§ Problem statement: Exact copies of all the lines below are needed, without the pictures.

§ Data provided:
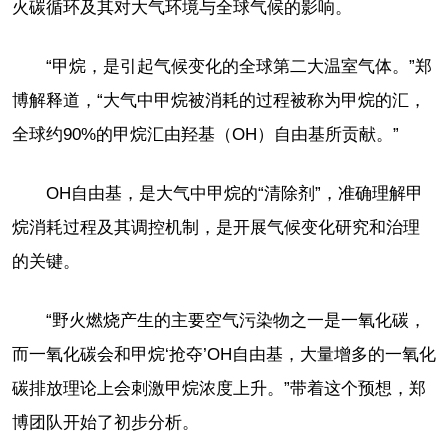
火碳循环及其对大气环境与全球气候的影响。
“甲烷，是引起气候变化的全球第二大温室气体。”郑
博解释道，“大气中甲烷被消耗的过程被称为甲烷的汇，
全球约90%的甲烷汇由羟基（OH）自由基所贡献。”
OH自由基，是大气中甲烷的“清除剂”，准确理解甲
烷消耗过程及其调控机制，是开展气候变化研究和治理
的关键。
“野火燃烧产生的主要空气污染物之一是一氧化碳，
而一氧化碳会和甲烷‘抢夺’OH自由基，大量增多的一氧化
碳排放理论上会刺激甲烷浓度上升。”带着这个预想，郑
博团队开始了初步分析。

§ Response area:
火碳循环及其对大气环境与全球气候的影响。
“甲烷，是引起气候变化的全球第二大温室气体。”郑
博解释道，“大气中甲烷被消耗的过程被称为甲烷的汇，
全球约90%的甲烷汇由羟基（OH）自由基所贡献。”
OH自由基，是大气中甲烷的“清除剂”，准确理解甲
烷消耗过程及其调控机制，是开展气候变化研究和治理
的关键。
“野火燃烧产生的主要空气污染物之一是一氧化碳，
而一氧化碳会和甲烷‘抢夺’OH自由基，大量增多的一氧化
碳排放理论上会刺激甲烷浓度上升。”带着这个预想，郑
博团队开始了初步分析。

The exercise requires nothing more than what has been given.